[[ Records for the task open ]]

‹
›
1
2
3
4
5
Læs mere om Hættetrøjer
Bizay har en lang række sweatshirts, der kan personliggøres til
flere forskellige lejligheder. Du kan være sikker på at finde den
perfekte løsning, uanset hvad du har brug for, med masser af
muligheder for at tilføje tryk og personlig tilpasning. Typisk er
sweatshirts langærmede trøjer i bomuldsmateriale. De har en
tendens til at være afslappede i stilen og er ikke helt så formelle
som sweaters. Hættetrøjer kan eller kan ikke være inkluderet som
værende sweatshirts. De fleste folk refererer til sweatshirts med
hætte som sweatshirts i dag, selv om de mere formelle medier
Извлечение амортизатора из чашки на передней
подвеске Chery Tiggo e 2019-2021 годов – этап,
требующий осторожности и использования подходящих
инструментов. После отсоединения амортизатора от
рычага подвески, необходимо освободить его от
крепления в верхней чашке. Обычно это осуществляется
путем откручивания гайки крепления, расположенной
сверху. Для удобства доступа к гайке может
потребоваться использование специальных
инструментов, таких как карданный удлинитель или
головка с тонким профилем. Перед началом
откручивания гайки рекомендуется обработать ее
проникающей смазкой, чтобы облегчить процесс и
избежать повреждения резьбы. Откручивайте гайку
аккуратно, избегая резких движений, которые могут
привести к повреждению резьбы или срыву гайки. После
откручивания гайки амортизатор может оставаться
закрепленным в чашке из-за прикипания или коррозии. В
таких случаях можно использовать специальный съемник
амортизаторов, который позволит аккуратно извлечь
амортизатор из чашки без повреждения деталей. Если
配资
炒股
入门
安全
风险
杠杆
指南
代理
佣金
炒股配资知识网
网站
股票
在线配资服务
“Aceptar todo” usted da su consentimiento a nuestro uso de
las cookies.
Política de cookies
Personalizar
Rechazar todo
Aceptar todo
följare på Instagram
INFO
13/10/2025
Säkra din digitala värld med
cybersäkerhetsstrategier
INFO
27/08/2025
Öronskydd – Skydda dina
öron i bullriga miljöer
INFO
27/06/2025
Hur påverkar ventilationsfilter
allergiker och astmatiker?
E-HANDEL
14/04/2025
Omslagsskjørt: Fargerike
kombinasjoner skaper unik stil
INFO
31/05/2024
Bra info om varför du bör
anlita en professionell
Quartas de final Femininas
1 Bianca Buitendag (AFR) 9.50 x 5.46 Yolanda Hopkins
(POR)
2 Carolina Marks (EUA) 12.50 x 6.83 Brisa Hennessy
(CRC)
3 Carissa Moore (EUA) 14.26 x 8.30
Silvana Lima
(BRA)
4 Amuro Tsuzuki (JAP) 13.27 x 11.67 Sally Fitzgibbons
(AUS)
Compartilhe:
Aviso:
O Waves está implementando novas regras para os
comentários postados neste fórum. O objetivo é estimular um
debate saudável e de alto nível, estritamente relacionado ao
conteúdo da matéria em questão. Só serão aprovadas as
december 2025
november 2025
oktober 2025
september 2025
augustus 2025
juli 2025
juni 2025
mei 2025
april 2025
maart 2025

[[ Records for the task closed ]]
[[ Records for the task open ]]

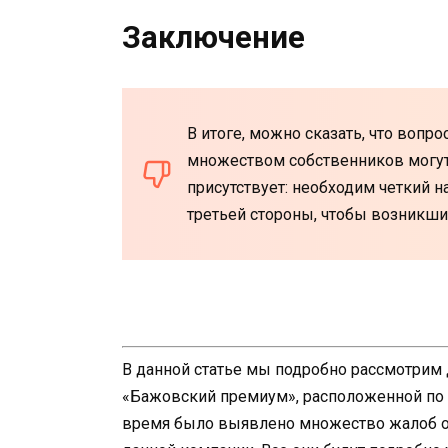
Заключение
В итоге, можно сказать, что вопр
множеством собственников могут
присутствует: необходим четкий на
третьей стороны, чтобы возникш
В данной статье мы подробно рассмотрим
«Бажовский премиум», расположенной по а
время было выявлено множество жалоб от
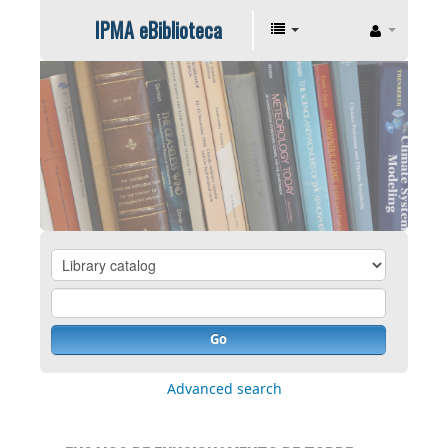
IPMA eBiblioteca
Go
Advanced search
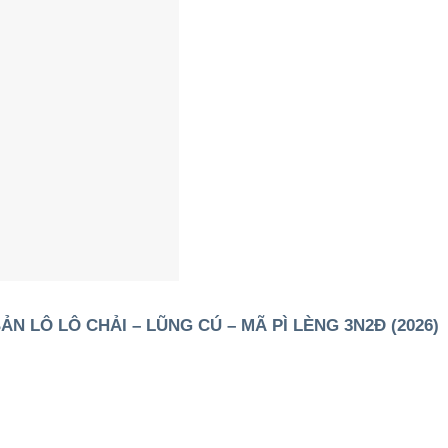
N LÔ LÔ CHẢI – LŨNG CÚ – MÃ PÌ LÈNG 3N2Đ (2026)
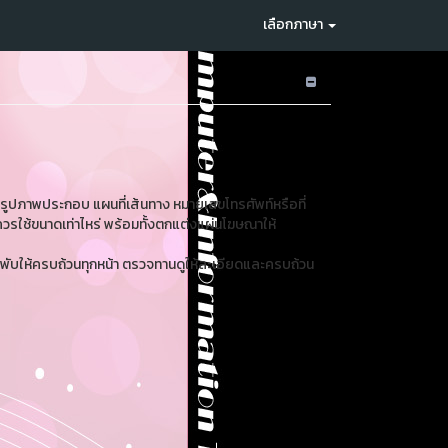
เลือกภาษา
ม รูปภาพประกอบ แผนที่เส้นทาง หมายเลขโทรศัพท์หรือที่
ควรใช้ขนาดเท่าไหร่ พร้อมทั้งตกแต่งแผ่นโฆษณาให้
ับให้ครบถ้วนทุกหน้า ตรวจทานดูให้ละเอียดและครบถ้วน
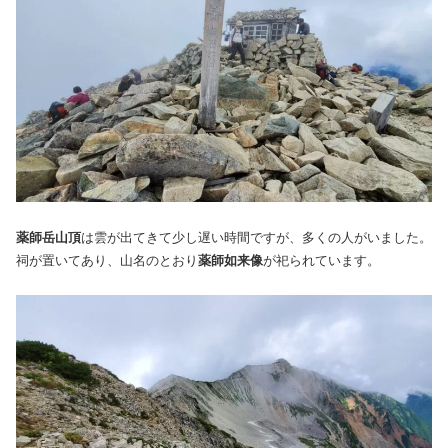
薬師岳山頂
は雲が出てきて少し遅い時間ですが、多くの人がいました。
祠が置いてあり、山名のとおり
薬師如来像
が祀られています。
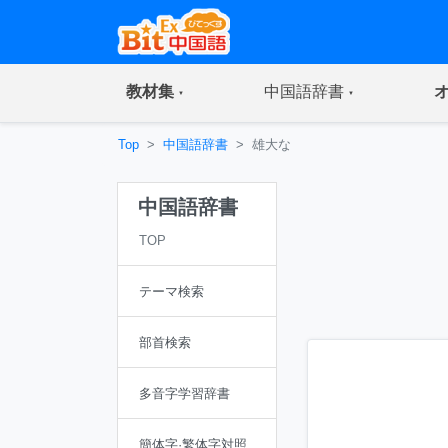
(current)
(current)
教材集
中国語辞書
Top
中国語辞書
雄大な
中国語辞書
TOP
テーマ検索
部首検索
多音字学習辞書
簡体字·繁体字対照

[[ Records for the task closed ]]

Across the listing, how many lines hold "амортизатора"? The answer must be the number only.

Solution below:
2